The training script has two components:

  • UnityEnvWrapper – The Unity environment is stored as a binary file. To load the environment, we need to use the Unity ML-Agents Python API. UnityEnvironment takes the name of the environment and returns an interactive environment object. We then wrap the object with UnityToGymWrapper and return an object that is trainable using Ray-RLLib and SageMaker RL.
  • MyLauncher – This class inherits the SageMakerRayLauncher base class for SageMaker RL applications to use Ray-RLLib. Inside the class, we register the environment to be recognized by Ray and specify the configurations we want during training. Example hyperparameters include the name of the environment, discount factor in cumulative rewards, learning rate of the model, and number of iterations to run the model. For a full list of commonly used hyperparameters, see Common Parameters.

Training the model

After setting up the configuration and model customization, we’re ready to start the SageMaker RL training job. See the following code:

metric_definitions = RLEstimator.default_metric_definitions(RLToolkit.RAY)
    
estimator = RLEstimator(entry_point="train-unity.py",
                        source_dir='src',
                        dependencies=["common/sagemaker_rl"],
                        image_name=custom_image_name,
                        role=role,
                        train_instance_type=instance_type,
                        train_instance_count=1,
                        output_path=s3_output_path,
                        base_job_name=job_name_prefix,
                        metric_definitions=metric_definitions,
                        hyperparameters={
				# customize Ray parameters here
                        }
                    )

estimator.fit(wait=local_mode)
job_name = estimator.latest_training_job.job_name
print("Training job: %s" % job_name)

Inside the code, we specify a few parameters:

  • entry_point – The path to the training script we wrote that specifies the training process
  • source_dir – The path to the directory with other training source code dependencies aside from the entry point file
  • dependencies – A list of paths to directories with additional libraries to be exported to the container

In addition, we state the container image name, training instance information, output path, and selected metrics. We are also allowed to customize any Ray-related parameters using the hyperparameters argument. We launch the SageMaker RL training job by calling estimator.fit, and start the model training process based on the specifications in the training script.

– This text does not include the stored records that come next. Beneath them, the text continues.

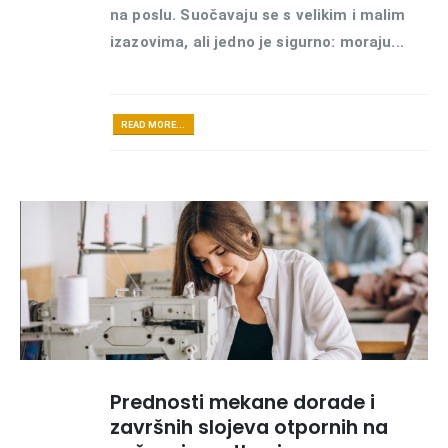
na poslu. Suočavaju se s velikim i malim
izazovima, ali jedno je sigurno: moraju...
READ MORE...
Prednosti mekane dorade i
završnih slojeva otpornih na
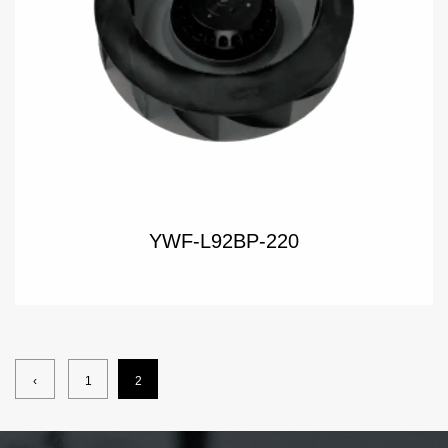
YWF-L92BP-220
‹
1
2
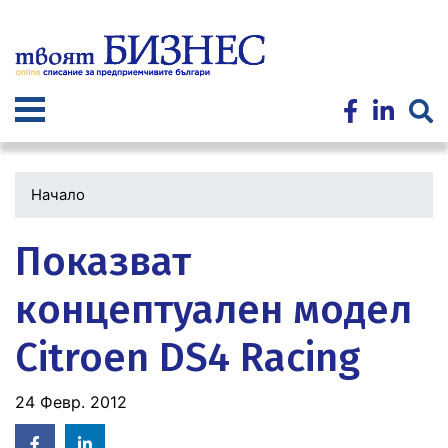
Премини
към
основното
съдържание
Начало
Показват
концептуален модел
Citroen DS4 Racing
24 Февр. 2012
Facebook
Linked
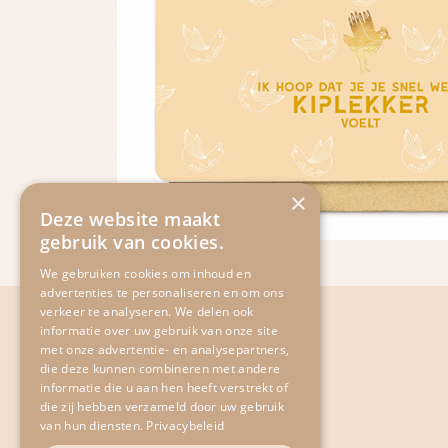
×
Deze website maakt
gebruik van cookies.
We gebruiken cookies om inhoud en
advertenties te personaliseren en om ons
verkeer te analyseren. We delen ook
informatie over uw gebruik van onze site
met onze advertentie- en analysepartners,
​Scheldekaai 12
die deze kunnen combineren met andere
9690 Kluisbergen
informatie die u aan hen heeft verstrekt of
die zij hebben verzameld door uw gebruik
​Belgium
van hun diensten.
Privacybeleid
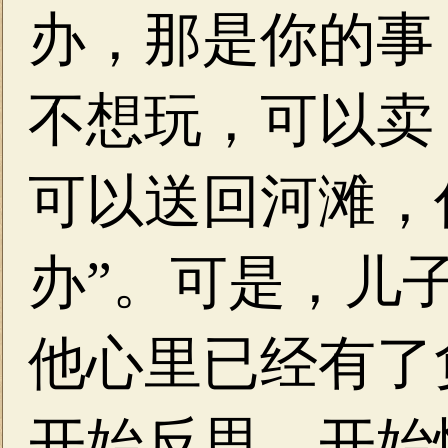
办，那是你的事
不想玩，可以卖
可以送回河滩，
办”。可是，儿
他心里已经有了
开始反思，开始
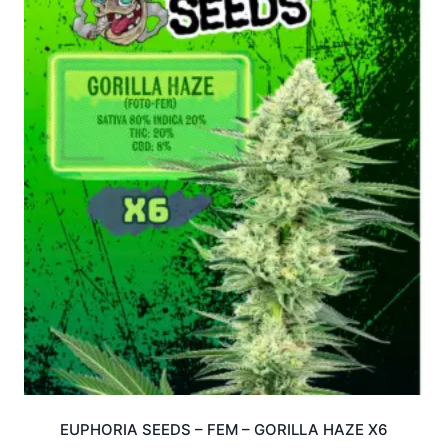
EUPHORIA SEEDS – FEM – GORILLA HAZE X6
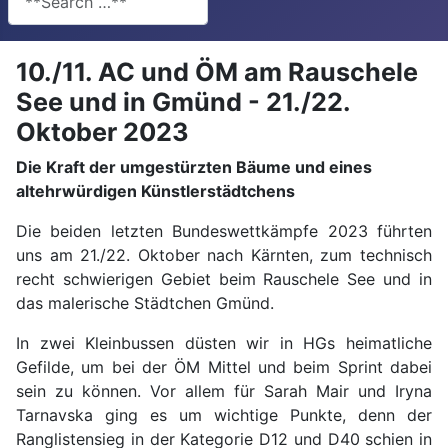
10./11. AC und ÖM am Rauschele
See und in Gmünd - 21./22.
Oktober 2023
Die Kraft der umgestürzten Bäume und eines
altehrwürdigen Künstlerstädtchens
Die beiden letzten Bundeswettkämpfe 2023 führten
uns am 21./22. Oktober nach Kärnten, zum technisch
recht schwierigen Gebiet beim Rauschele See und in
das malerische Städtchen Gmünd.
In zwei Kleinbussen düsten wir in HGs heimatliche
Gefilde, um bei der ÖM Mittel und beim Sprint dabei
sein zu können. Vor allem für Sarah Mair und Iryna
Tarnavska ging es um wichtige Punkte, denn der
Ranglistensieg in der Kategorie D12 und D40 schien in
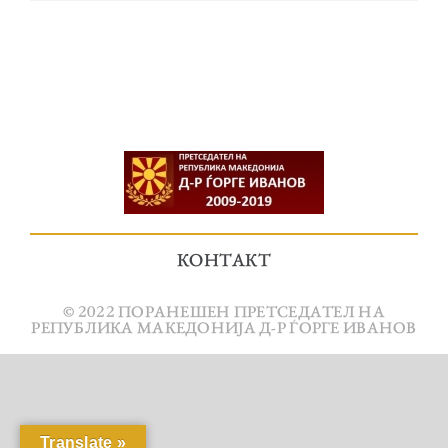
КОНТАКТ
© 2022 ПОРАНЕШЕН ПРЕТСЕДАТЕЛ НА
РЕПУБЛИКА МАКЕДОНИЈА Д-Р ЃОРГЕ ИВАНОВ
Translate »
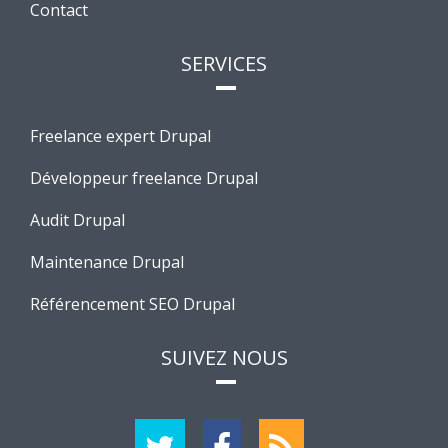
Contact
SERVICES
Freelance expert Drupal
Développeur freelance Drupal
Audit Drupal
Maintenance Drupal
Référencement SEO Drupal
SUIVEZ NOUS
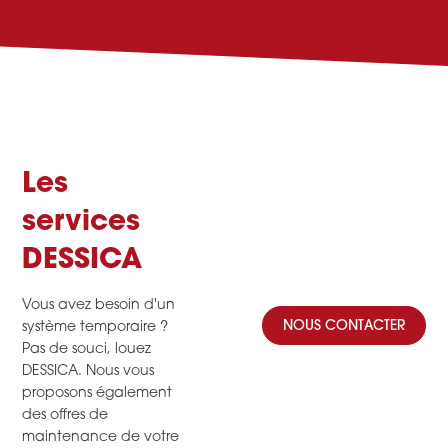
Les
services
DESSICA
Vous avez besoin d'un
NOUS CONTACTER
système temporaire ?
Pas de souci, louez
DESSICA. Nous vous
proposons également
des offres de
maintenance de votre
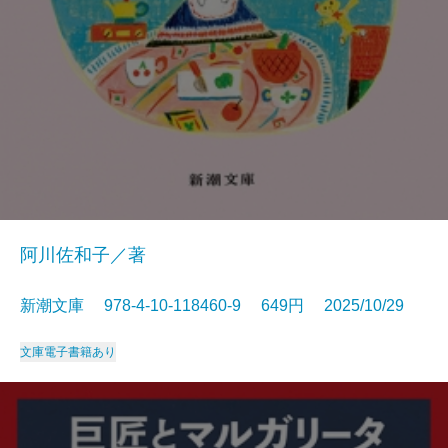
阿川佐和子／著
新潮文庫 978-4-10-118460-9 649円 2025/10/29
文庫
電子書籍あり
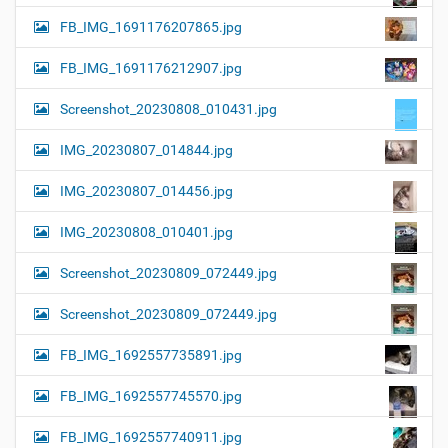
FB_IMG_1691176207865.jpg
FB_IMG_1691176212907.jpg
Screenshot_20230808_010431.jpg
IMG_20230807_014844.jpg
IMG_20230807_014456.jpg
IMG_20230808_010401.jpg
Screenshot_20230809_072449.jpg
Screenshot_20230809_072449.jpg
FB_IMG_1692557735891.jpg
FB_IMG_1692557745570.jpg
FB_IMG_1692557740911.jpg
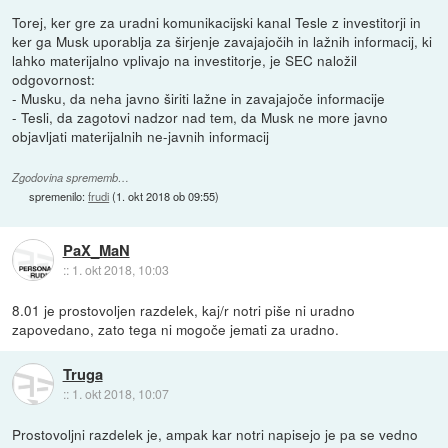
Torej, ker gre za uradni komunikacijski kanal Tesle z investitorji in
ker ga Musk uporablja za širjenje zavajajočih in lažnih informacij, ki
lahko materijalno vplivajo na investitorje, je SEC naložil
odgovornost:
- Musku, da neha javno širiti lažne in zavajajoče informacije
- Tesli, da zagotovi nadzor nad tem, da Musk ne more javno
objavljati materijalnih ne-javnih informacij
Zgodovina sprememb…
spremenilo:
frudi
(
1. okt 2018 ob 09:55
)
PaX_MaN
::
1. okt 2018, 10:03
8.01 je prostovoljen razdelek, kaj/r notri piše ni uradno
zapovedano, zato tega ni mogoče jemati za uradno.
Truga
::
1. okt 2018, 10:07
Prostovoljni razdelek je, ampak kar notri napisejo je pa se vedno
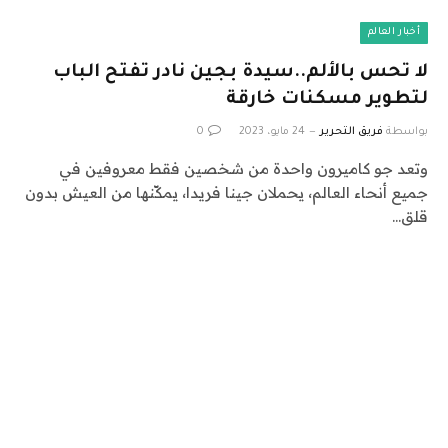
أخبار العالم
لا تحس بالألم..سيدة بجين نادر تفتح الباب
لتطوير مسكنات خارقة
بواسطة
فريق التحرير
24 مايو، 2023
0
وتعد جو كاميرون واحدة من شخصين فقط معروفين في
جميع أنحاء العالم، يحملان جينا فريدا، يمكّنها من العيش بدون
قلق…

At a high level, the training job initiates a neural network and updates the network gradually towards the direction in which the agent collects higher reward. Through multiple trials, the agent eventually learns how to navigate to the high-rewarding location efficiently. SageMaker RL handles the entire process and allows you to view the training job status in the Training jobs page on the SageMaker console.

It’s also possible to monitor model performance by examining the training logs recorded in Amazon CloudWatch. Due to the simplicity of the task, the model completes training (10,000 agent movements) with roughly 800 episodes (number of times the agent reaches a target ball) in under 1 minute. The following plot shows the average reward collected converges around 0.9. The maximum reward the agent can get from this environment is 1, and each step costs 0.01, so a mean reward around 0.9 seems to be the results of optimal policy, indicating our training process is successful!

Evaluating the model

When model training is complete, we can load the trained model to evaluate its performance. Similar to the setup in the training script, we wrap the Unity environment with a gym wrapper. We then create an agent by loading the trained model.

To evaluate the model, we run the trained agent multiple times against the environment with a fixed agent and target initializations, and add up the cumulative rewards the agent collects at each step for each episode.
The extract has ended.